** Opening EXCERPTED RECORDS block **

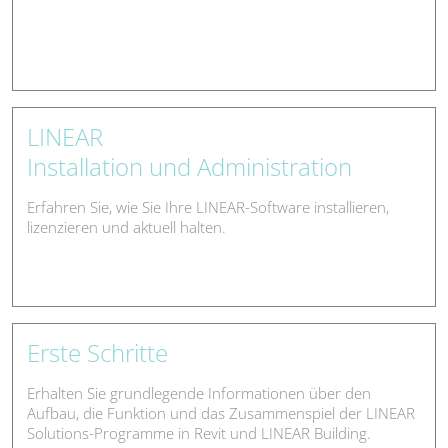
LINEAR
Installation und Administration
Erfahren Sie, wie Sie Ihre LINEAR-Software installieren,
lizenzieren und aktuell halten.
Erste Schritte
Erhalten Sie grundlegende Informationen über den
Aufbau, die Funktion und das Zusammenspiel der LINEAR
Solutions-Programme in Revit und LINEAR Building.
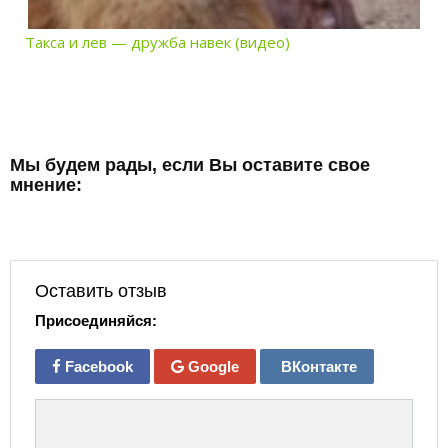
Такса и лев — дружба навек (видео)
Мы будем рады, если Вы оставите свое
мнение:
Оставить отзыв
Присоединяйся:
Facebook
Google
ВКонтакте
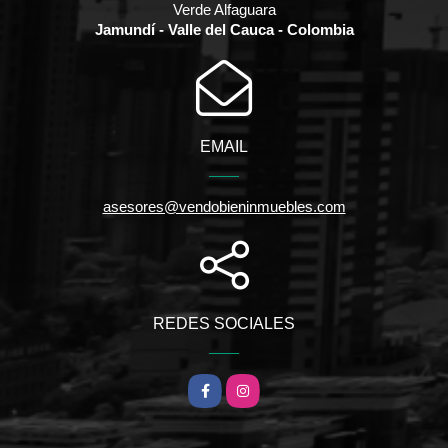
Verde Alfaguara
Jamundí - Valle del Cauca - Colombia
EMAIL
asesores@vendobieninmuebles.com
REDES SOCIALES
Facebook
Instagram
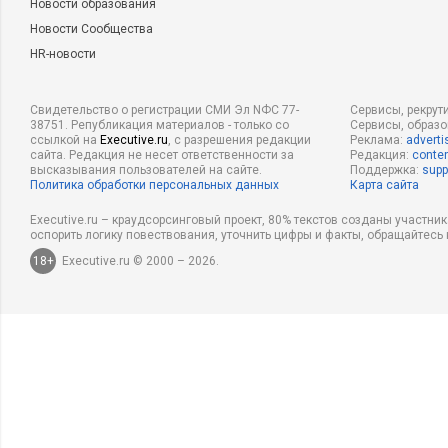
Новости образования
Новости Сообщества
HR-новости
Свидетельство о регистрации СМИ Эл NФС 77-
Сервисы, рекрут
38751. Републикация материалов - только со
Сервисы, образ
ссылкой на
Executive.ru
, с разрешения редакции
Реклама:
adverti
сайта. Редакция не несет ответственности за
Редакция:
conten
высказывания пользователей на сайте.
Поддержка:
supp
Политика обработки персональных данных
Карта сайта
Executive.ru – краудсорсинговый проект, 80% текстов созданы участни
оспорить логику повествования, уточнить цифры и факты, обращайтесь 
18+
Executive.ru © 2000 – 2026.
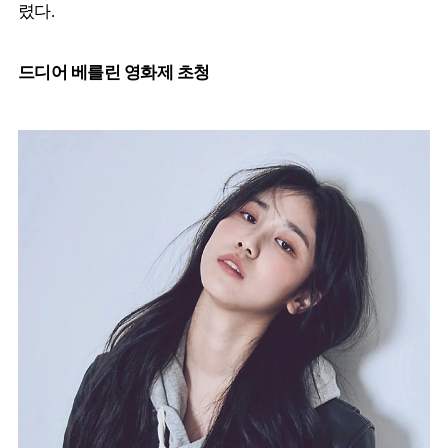
렸다.
드디어 베를린 영화제 초청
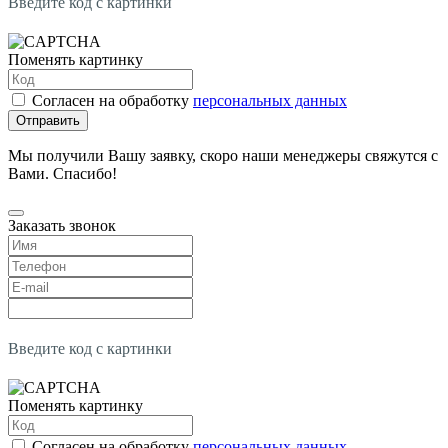
Введите код с картинки
Поменять картинку
Согласен на обработку
персональных данных
Отправить
Мы получили Вашу заявку, скоро наши менеджеры свяжутся с
Вами. Спасибо!
Заказать звонок
Введите код с картинки
Поменять картинку
Согласен на обработку
персональных данных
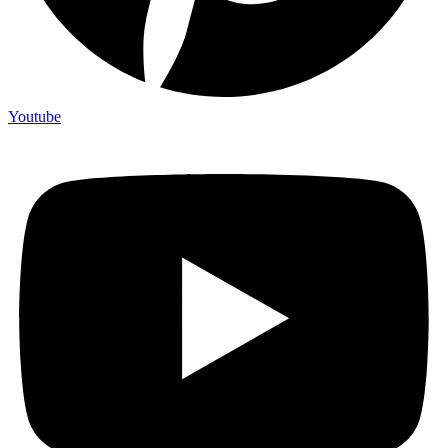
Youtube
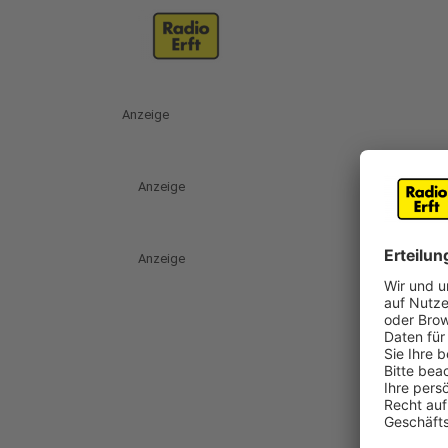
Anzeige
Anzeige
Anzeige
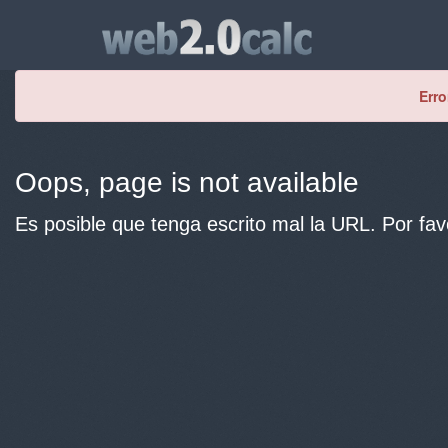
Erro
Oops, page is not available
Es posible que tenga escrito mal la URL. Por fav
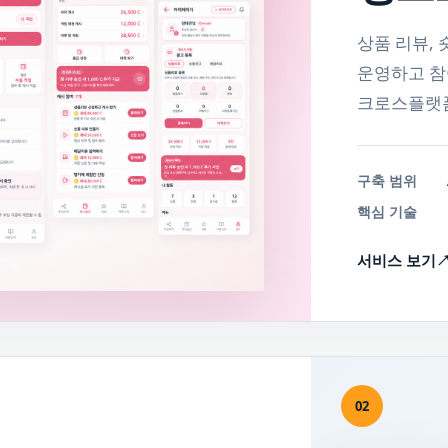
상품 리뷰, 
운영하고 참
크로스플랫폼
구축 범위
핵심 기술
서비스 보기
02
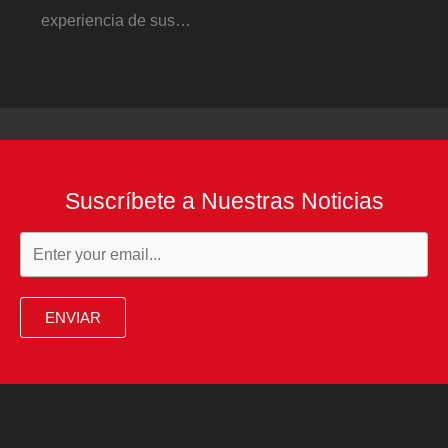
experiencia de sus…
Suscríbete a Nuestras Noticias
ENVIAR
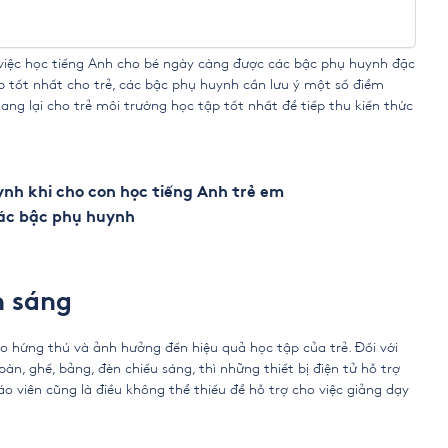
ẻ, việc học tiếng Anh cho bé ngày càng được các bậc phụ huynh đặc
 tốt nhất cho trẻ, các bậc phụ huynh cần lưu ý một số điểm
ng lại cho trẻ môi trường học tập tốt nhất để tiếp thu kiến thức
nh khi cho con học tiếng Anh trẻ em
các bậc phụ huynh
h sáng
o hứng thú và ảnh hưởng đến hiệu quả học tập của trẻ. Đối với
n, ghế, bảng, đèn chiếu sáng, thì những thiết bị điện tử hỗ trợ
iáo viên cũng là điều không thể thiếu để hỗ trợ cho việc giảng dạy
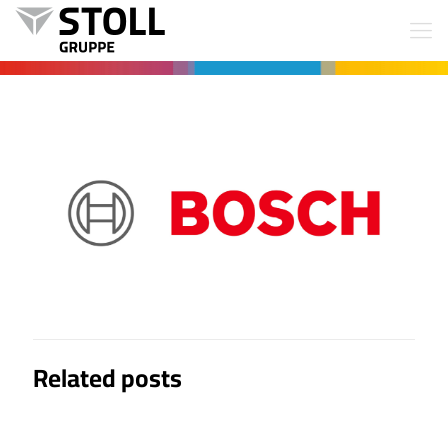
Related posts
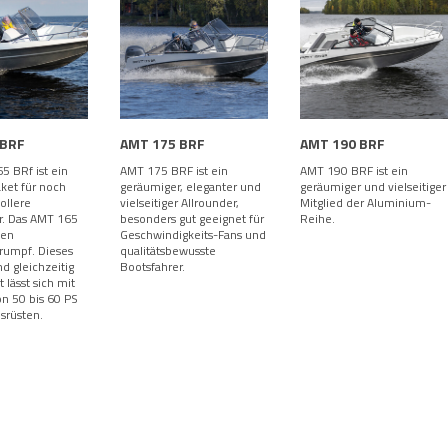
 BRF
AMT 175 BRF
AMT 190 BRF
5 BRf ist ein
AMT 175 BRF ist ein
AMT 190 BRF ist ein
et für noch
geräumiger, eleganter und
geräumiger und vielseitiger
ollere
vielseitiger Allrounder,
Mitglied der Aluminium-
r. Das AMT 165
besonders gut geeignet für
Reihe.
nen
Geschwindigkeits-Fans und
rumpf. Dieses
qualitätsbewusste
d gleichzeitig
Bootsfahrer.
 lässt sich mit
n 50 bis 60 PS
srüsten.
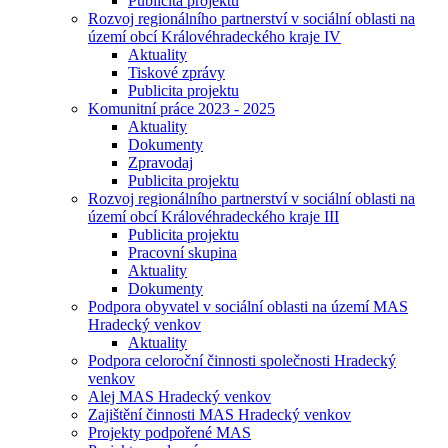
Publicita projektu
Rozvoj regionálního partnerství v sociální oblasti na
území obcí Královéhradeckého kraje IV
Aktuality
Tiskové zprávy
Publicita projektu
Komunitní práce 2023 - 2025
Aktuality
Dokumenty
Zpravodaj
Publicita projektu
Rozvoj regionálního partnerství v sociální oblasti na
území obcí Královéhradeckého kraje III
Publicita projektu
Pracovní skupina
Aktuality
Dokumenty
Podpora obyvatel v sociální oblasti na území MAS
Hradecký venkov
Aktuality
Podpora celoroční činnosti společnosti Hradecký
venkov
Alej MAS Hradecký venkov
Zajištění činnosti MAS Hradecký venkov
Projekty podpořené MAS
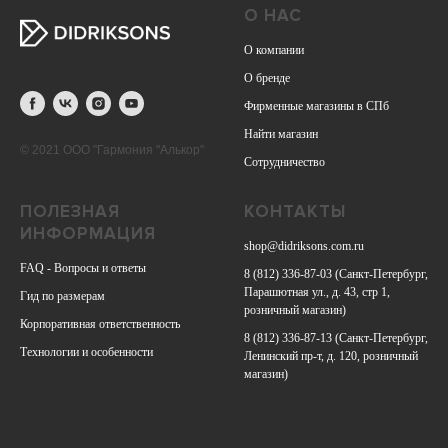
О НАС
О компании
О бренде
Фирменные магазины в СПб
Найти магазин
© 2021 ООО "Гармония "Алькор"
Сотрудничество
ПОЛЕЗНАЯ
КОНТАКТЫ
ИНФОРМАЦИЯ
shop@didriksons.com.ru
FAQ - Вопросы и ответы
8 (812) 336-87-03
(Санкт-Петербург,
Парашютная ул., д. 43, стр 1,
Гид по размерам
розничный магазин)
Корпоративная ответственность
8 (812) 336-87-13
(Санкт-Петербург,
Технологии и особенности
Ленинский пр-т, д. 120, розничный
магазин)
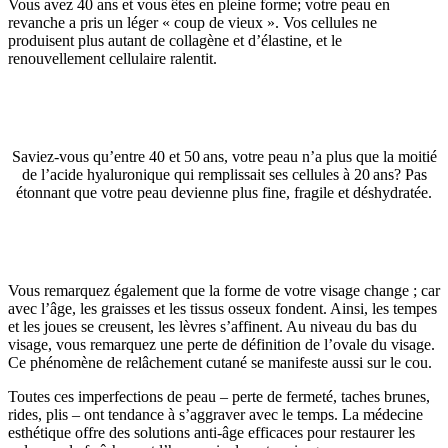
Vous avez 40 ans et vous êtes en pleine forme; votre peau en
revanche a pris un léger « coup de vieux ». Vos cellules ne
produisent plus autant de collagène et d’élastine, et le
renouvellement cellulaire ralentit.
Saviez-vous qu’entre 40 et 50 ans, votre peau n’a plus que la moitié
de l’acide hyaluronique qui remplissait ses cellules à 20 ans? Pas
étonnant que votre peau devienne plus fine, fragile et déshydratée.
Vous remarquez également que la forme de votre visage change ; car
avec l’âge, les graisses et les tissus osseux fondent. Ainsi, les tempes
et les joues se creusent, les lèvres s’affinent. Au niveau du bas du
visage, vous remarquez une perte de définition de l’ovale du visage.
Ce phénomène de relâchement cutané se manifeste aussi sur le cou.
Toutes ces imperfections de peau – perte de fermeté, taches brunes,
rides, plis – ont tendance à s’aggraver avec le temps. La médecine
esthétique offre des solutions anti-âge efficaces pour restaurer les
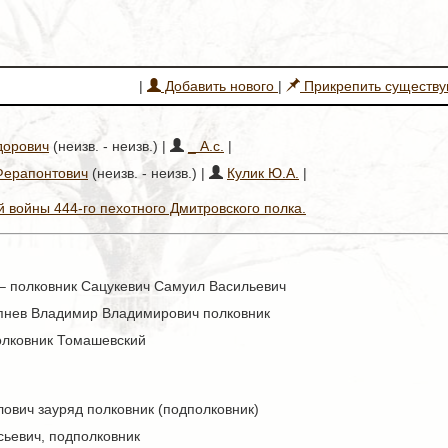
|
Добавить нового
|
Прикрепить существ
дорович
(неизв. - неизв.) |
_ А.с.
|
Ферапонтович
(неизв. - неизв.) |
Кулик Ю.А.
|
 войны 444-го пехотного Дмитровского полка.
 – полковник Сацукевич Самуил Васильевич
епнев Владимир Владимирович полковник
полковник Томашевский
ович зауряд полковник (подполковник)
ьевич, подполковник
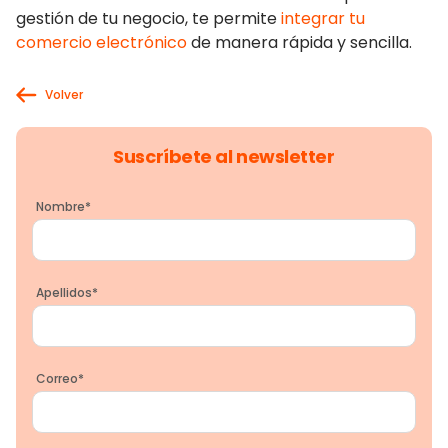
gestión de tu negocio, te permite
integrar tu
comercio electrónico
de manera rápida y sencilla.
Volver
Suscríbete al newsletter
Nombre
*
Apellidos
*
Correo
*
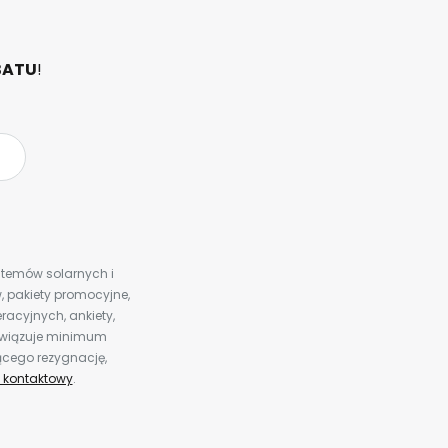
BATU
!
ystemów solarnych i
 pakiety promocyjne,
racyjnych, ankiety,
bowiązuje minimum
ącego rezygnację,
 kontaktowy
.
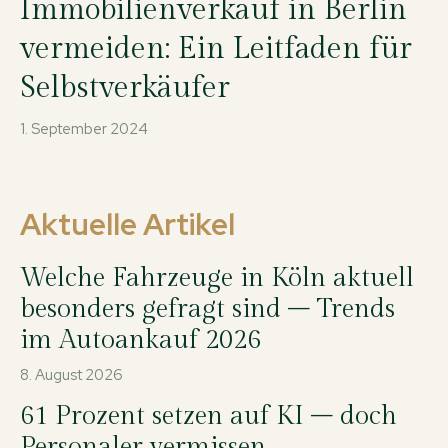
Immobilienverkauf in Berlin
vermeiden: Ein Leitfaden für
Selbstverkäufer
1. September 2024
Aktuelle Artikel
Welche Fahrzeuge in Köln aktuell
besonders gefragt sind – Trends
im Autoankauf 2026
8. August 2026
61 Prozent setzen auf KI – doch
Personaler vermissen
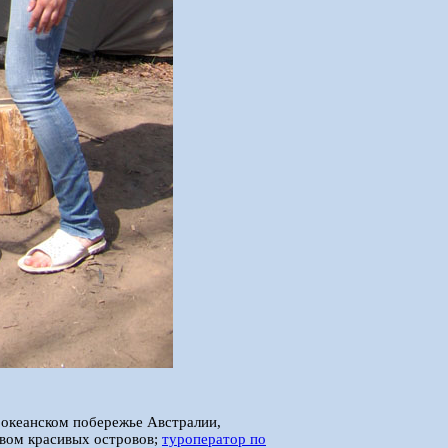
оокеанском побережье Австралии,
твом красивых островов;
туроператор по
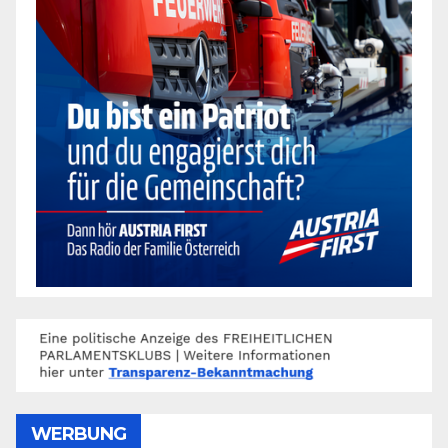
WERBUNG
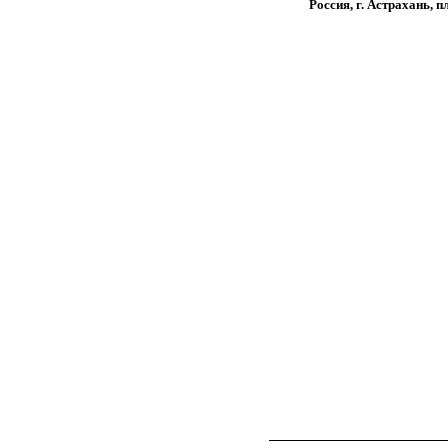
Россия, г. Астрахань,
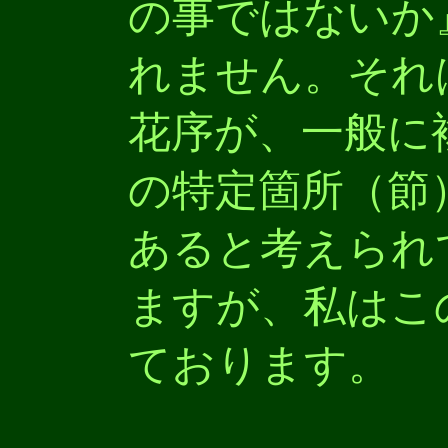
の事ではないか
れません。それ
花序が、一般に
の特定箇所（節
あると考えられ
ますが、私はこ
ております。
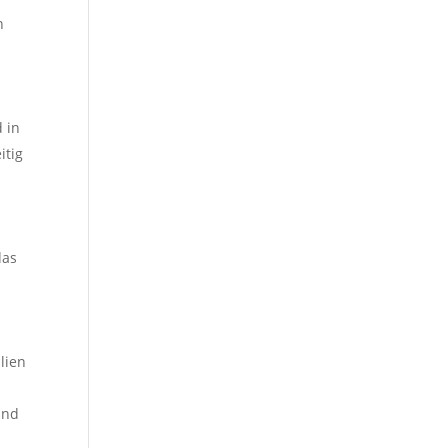
n
 in
itig
das
lien
und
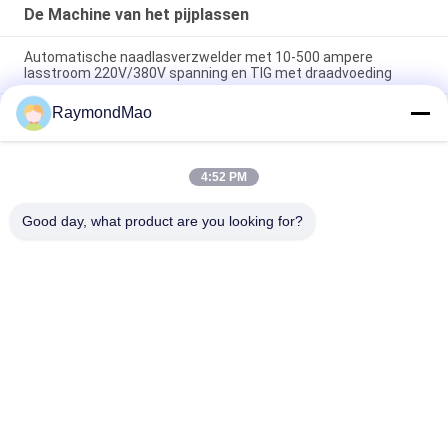
De Machine van het pijplassen
Automatische naadlasverzwelder met 10-500 ampere
lasstroom 220V/380V spanning en TIG met draadvoeding
RaymondMao
Automatische naadlasser pijplasmachine met 220V/380V
spanning en 10-500Amp lasstroom voor TIG met
draadaanvoer
4:52 PM
Pijplasmachine met TIG met draadaanvoer 10-500Amp
lasstroom en DC-motor voor zware buisfabricage
Good day, what product are you looking for?
populaire categorieën
Alle
Scherpe 
Orbitale 
Lassenmachine
Lassenmachine
De Machine Van Het 
Buis Aan Tubesheet-
Pijplassen
Lassenmachine
Circulaire Naad 
Booglassenmachine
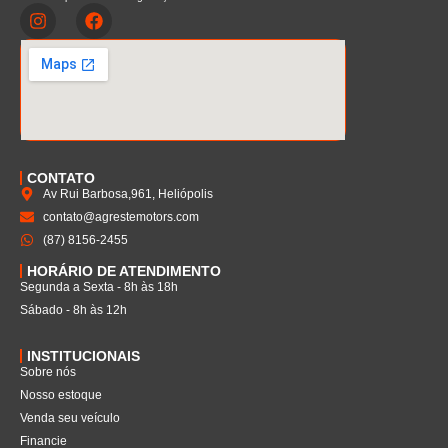
CONTATO
Av Rui Barbosa,961, Heliópolis
contato@agrestemotors.com
(87) 8156-2455
HORÁRIO DE ATENDIMENTO
Segunda a Sexta - 8h às 18h
Sábado - 8h às 12h
INSTITUCIONAIS
Sobre nós
Nosso estoque
Venda seu veículo
Financie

** Closing EXCERPTED RECORDS block **

▶ GOAL OF THE EXERCISE: Search the listing for the string "lasstroom". Copy each line where it is found.

▶ WRITTEN SOLUTION:
lasstroom 220V/380V spanning en TIG met draadvoeding
spanning en 10-500Amp lasstroom voor TIG met
lasstroom en DC-motor voor zware buisfabricage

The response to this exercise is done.